Lancelot Andrewes, a great Anglican thinker of the sixteenth and seventeenth centuries, once summarized and enumerated the foundation of Anglican beliefs this way: one Bible, in two testaments, three creeds, four general councils, and five centuries.

 

As Anglicans we:

  • Understand the Holy Bible to be God's divine revelation and the foundation of our faith.

  • Hold to the three historic creeds (Apostles’, Nicene, and Athanasian) as the boundaries of orthodox doctrine.

  • Accept the authority and conclusions of the first four ecumenical councils of the undivided Church (Nicaea, Constantinople, Ephesus, and Chalcedon).

  • Receive the Thirty-Nine Articles of Religion of 1571, taken in their literal and grammatical sense, as expressing the Anglican response to certain doctrinal issues controverted at that time, and as expressing the fundamental principles of authentic Anglican belief.

  • Defer to the writings of the Church fathers in the first five centuries of Church history as interpretative guides for understanding and expounding the faith once delivered to the Apostles.

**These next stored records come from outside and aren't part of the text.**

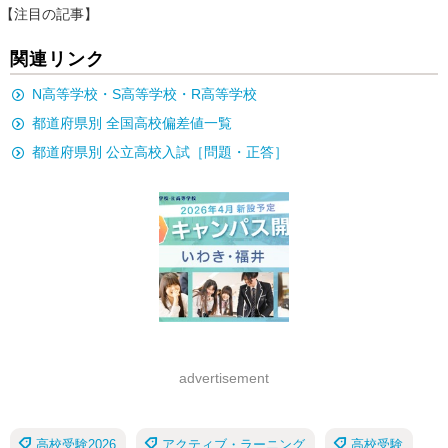
【注目の記事】
関連リンク
N高等学校・S高等学校・R高等学校
都道府県別 全国高校偏差値一覧
都道府県別 公立高校入試［問題・正答］
advertisement
高校受験2026
アクティブ・ラーニング
高校受験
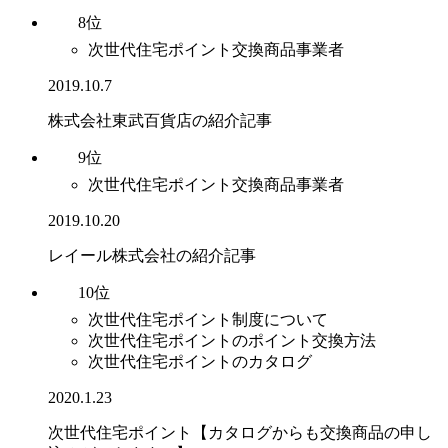
8位
次世代住宅ポイント交換商品事業者
2019.10.7
株式会社東武百貨店の紹介記事
9位
次世代住宅ポイント交換商品事業者
2019.10.20
レイール株式会社の紹介記事
10位
次世代住宅ポイント制度について
次世代住宅ポイントのポイント交換方法
次世代住宅ポイントのカタログ
2020.1.23
次世代住宅ポイント【カタログからも交換商品の申し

As a parish of the Reformed Episcopal Church and the Anglican Church in North America and part of the GAFCON movement, we also affirm the Jerusalem Decalaration of 2008.

The Sacraments

We believe in the centrality and necessity of the two Sacraments of the Gospel - Baptism and Holy Communion - which our Lord instituted for all Christians. 

 

The Book of Common Prayer

Part of what makes Anglicanism distinct from other forms of Christianity is the Book of Common Prayer. Due to the influence of Benedictine monasticism in the historic life of the English Church, our worship and piety have always been centered around corporate and unified prayer. The monastic offices have been preserved in the Prayer Book in the offices of Morning and Evening Prayer, and the Prayer Book tradition has had a profound influence over English language and culture since the sixteenth century.

 

Lex Orandi, Lex Credendi, Lex Vivendi

We believe the old maxim, lex orandi, lex credendi, lex vivendi - law of prayer, law of belief, law of life. How you pray will affect what you believe, and therefore determine how you live. Therefore, we believe that praying, and especially praying well and correctly, is essential to maintaining orthodox doctrine and correct Christian practice.